Digital Asset Estate Planning in North Carolina: Crypto, NFTs, and Online Accounts
May 13, 2026 · Ryan P. Duffy
Digital Asset Estate Planning in North Carolina: Crypto, NFTs, and Online Accounts
You’ve spent years building a digital portfolio — cryptocurrency, NFTs, online investment accounts, maybe a business that runs entirely online. But when you die, what happens to it? Effective estate planning helps answer this question. If you haven’t planned for your digital assets, the answer is probably: nothing good.
North Carolina law is playing catch-up with the digital world, which is crucial for North Carolina families navigating digital assets after death, highlighting the need for a proactive planning approach. Estate planning for digital assets is still a relatively new area, and most people have no idea how exposed they are when it comes to protecting your digital assets. Here’s what you need to know to protect everything you’ve built — including your digital legacy and the online accounts and digital content that only exists online.

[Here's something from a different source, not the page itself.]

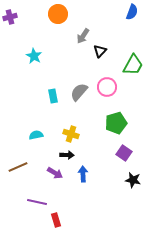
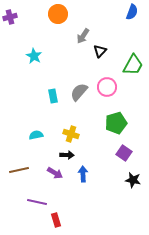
brown line: moved 1 px right, 3 px down; rotated 12 degrees clockwise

What Are Digital Assets? Understanding Estate Planning in North Carolina
Digital assets may go far beyond Bitcoin, encompassing a wide range of digital content. For estate planning purposes, a digital asset is anything of value that exists in digital form — and that covers a lot of ground in digital asset planning.

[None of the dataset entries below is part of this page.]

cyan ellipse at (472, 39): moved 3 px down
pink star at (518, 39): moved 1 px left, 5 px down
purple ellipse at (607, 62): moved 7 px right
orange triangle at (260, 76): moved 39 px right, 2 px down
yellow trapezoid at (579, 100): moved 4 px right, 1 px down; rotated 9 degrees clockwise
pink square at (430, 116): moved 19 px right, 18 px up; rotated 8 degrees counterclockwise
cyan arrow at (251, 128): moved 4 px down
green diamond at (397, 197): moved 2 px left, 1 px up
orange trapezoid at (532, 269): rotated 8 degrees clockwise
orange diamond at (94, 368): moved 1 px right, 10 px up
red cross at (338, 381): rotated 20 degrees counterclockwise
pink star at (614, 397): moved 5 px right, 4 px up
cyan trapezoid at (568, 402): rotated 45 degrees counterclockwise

Financial digital assets include cryptocurrency (Bitcoin, Ethereum, Solana, etc.), NFTs, digital wallets, and tokenized investments. Online accounts with real value include brokerage accounts, PayPal, Venmo, Cash App balances, and other digital property. Business digital assets include domain names, websites, online stores, social media accounts with monetization, and proprietary software as part of your digital estate plan to protect your digital legacy. Personal digital assets — often overlooked — include digital photo libraries, e-books, digital music collections, social media profiles, and loyalty points or rewards balances, all of which contribute to the value of your digital assets.
Each of these requires careful planning and explicit planning to ensure all digital assets are accounted for. And each presents unique challenges that traditional wills and trusts weren’t designed to handle, especially in the context of north carolina estate planning.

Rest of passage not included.